The new report, titled Refined strategies: Luxury extends its reach across China, is based on a survey of consumers in 15 cities across China, conducted by TNS, the market research company.  

Respondents were between 20 to 44 years of age, and earning upwards of RMB 4,500 per month, with a minimum income of RMB 6,500 in the larger cities of Beijing, Shanghai, Guangzhou, and Shenzhen.  

Despite a tougher economic climate, respondents demonstrated their brand loyalty, as they chose to stick with existing brands rather than downgrading to less prestigious options.  

The effects of the downturn were felt most strongly in Shanghai and in the export-sensitive markets of southern China, but far less in Beijing and across other second-tier cities, which were arguably less exposed to global financial instability.  

"While younger professionals and other aspiring consumers may have struggled to command higher salaries over the past year, privately-owned enterprises are increasingly surpassing the former state-owned enterprises as generators of wealth, creating a new consuming elite," says Nick Debnam, head of Consumer Markets with KPMG China.  

The survey also notes a strong potential of outlet malls to expand in China, as retail formats diversify and brands seek new ways to monetise any surplus stock.  

"The survey shows awareness of outlets is relatively low, but the size of the Chinese market means that brands can employ a range of strategies and retail formats. Brands will naturally be vigilant to any negative impact on their brand perception arising from reliance on outlets, but with the tax framework not favouring repatriation of surplus stock to other markets, we do expect this to be looked at seriously," explains Debnam.  

The KPMG report notes changes in attitudes to luxury brands in the past two years. Self-reward (cited by 54 percent) and pampering (cited by 44 percent) have become stronger motivating factors for people buying luxury, compared to 2008 when fewer consumers identified these as factors. The desire to purchase luxury items for formal occasions also continues to rank as a leading motivating factor, identified by 42 percent of respondents.  

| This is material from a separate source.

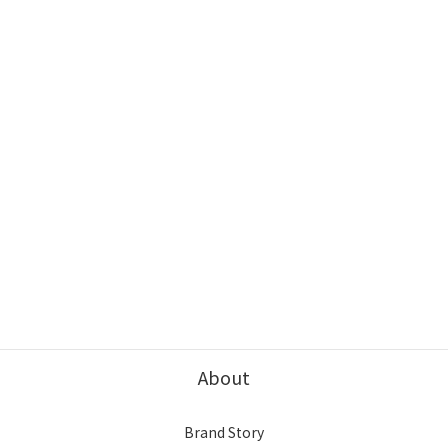
About
Brand Story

The survey highlights scope for greater use of technology to communicate with customers. With the ubiquity of mobile phone usage in China, and the advent of 3G technology, there are more options to engage with customers using mobile communications. While the in-store experience continues to be a key focus, luxury brands are increasingly revising their e-commerce strategies in China, as they view this as an opportunity to win competitive advantage.  

The survey also suggests companies will be able to better leverage mobile marketing communications: 57 percent of respondents said they would be interested in receiving updates on new arrivals or limited editions via SMS; while 64 percent indicated they would be interested in validating the genuineness of their purchases using their mobile phone or other devices.  

- Ends -


About the survey 

TNS conducted their survey of luxury consumers in the third quarter of 2009. They conducted interviews with 927 consumers, all of them between 20 and 44 years of age.  

To qualify, respondents in Beijing, Shanghai, Guangzhou and Shenzhen needed to earn RMB6,500 or above. In other cities, it was RMB4,500 or above. These other cities included Fuzhou, Hangzhou, Nanjing, Dalian, Harbin, Shenyang, Tianjin, Wuhan, Xian, Chongqing and Chengdu.  

The female:male ratio was 51:49 and 71 percent of respondents were educated to college/university level or above.  

The consumer research was supported by qualitative research, involving 12 in-depth interviews with high earning consumers.  


About KPMG 

KPMG is a global network of professional firms providing Audit, Tax and Advisory services. We operate in 146 countries and have 140,000 people working in member firms around the world. The independent member firms of the KPMG network are affiliated with KPMG International Cooperative ("KPMG International") a Swiss entity. Each KPMG firm is a legally distinct and separate entity and describes itself as such. 

KPMG China has 12 offices (including KPMG Advisory (China) Limited) in Beijing, Shenyang, Qingdao, Shanghai, Nanjing, Chengdu, Hangzhou, Guangzhou, Fuzhou, Shenzhen, Hong Kong and Macau, with more than 9,000 professionals.